- Problem to solve: Look through the listing below and report the lines that have the word "entsprechenden" in them.
----- Data records -----
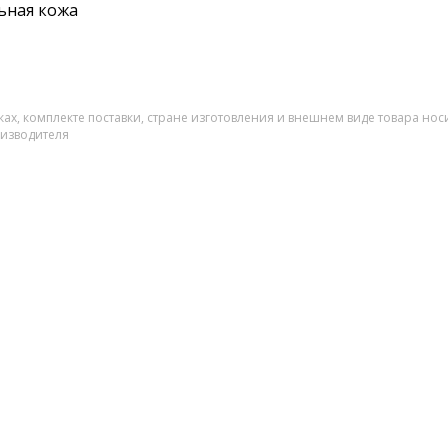
ьная кожа
ах, комплекте поставки, стране изготовления и внешнем виде товара нос
оизводителя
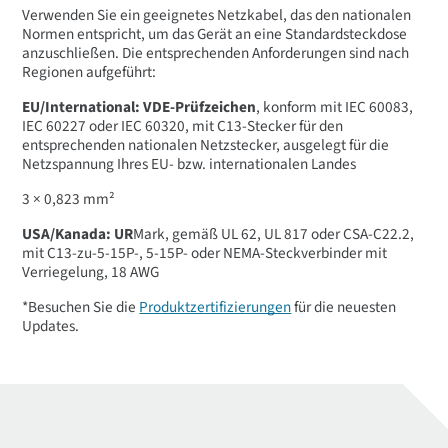
Verwenden Sie ein geeignetes Netzkabel, das den nationalen
Normen entspricht, um das Gerät an eine Standardsteckdose
anzuschließen. Die entsprechenden Anforderungen sind nach
Regionen aufgeführt:
EU/International: VDE-Prüfzeichen
, konform mit IEC 60083,
IEC 60227 oder IEC 60320, mit C13-Stecker für den
entsprechenden nationalen Netzstecker, ausgelegt für die
Netzspannung Ihres EU- bzw. internationalen Landes
3 × 0,823 mm²
USA/Kanada: UR
Mark, gemäß UL 62, UL 817 oder CSA-C22.2,
mit C13-zu-5-15P-, 5-15P- oder NEMA-Steckverbinder mit
Verriegelung, 18 AWG
*Besuchen Sie die
Produktzertifizierungen
für die neuesten
Updates.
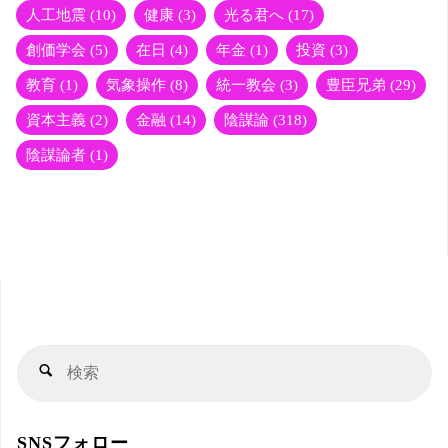
人工地震
(10)
健康
(3)
光る君へ
(17)
創価学会
(5)
在日
(4)
年金
(1)
投資
(3)
教育
(1)
気象操作
(8)
統一教会
(3)
豊臣兄弟
(29)
資本主義
(2)
金融
(14)
陰謀論
(318)
陰謀論者
(1)
検
検
索
索
対
SNSフォロー
象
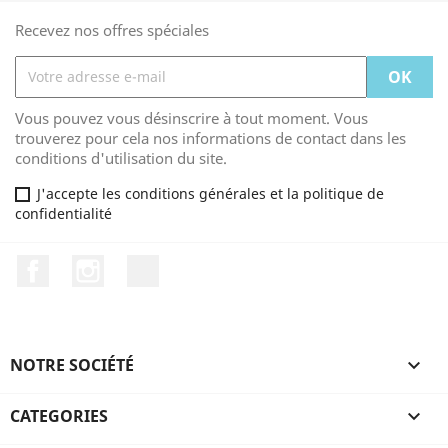
Recevez nos offres spéciales
Vous pouvez vous désinscrire à tout moment. Vous
trouverez pour cela nos informations de contact dans les
conditions d'utilisation du site.
J'accepte les conditions générales et la politique de
confidentialité
Facebook
Instagram
TikTok
NOTRE SOCIÉTÉ

CATEGORIES

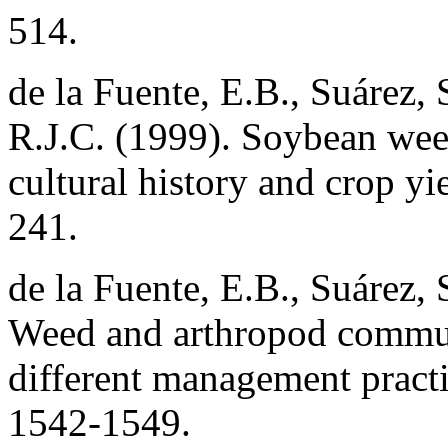
514.
de la Fuente, E.B., Suárez,
R.J.C. (1999). Soybean wee
cultural history and crop y
241.
de la Fuente, E.B., Suárez,
Weed and arthropod commun
different management pract
1542-1549.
-----
- Result:
anzuschließen. Die entsprechenden Anforderungen sind nach
entsprechenden nationalen Netzstecker, ausgelegt für die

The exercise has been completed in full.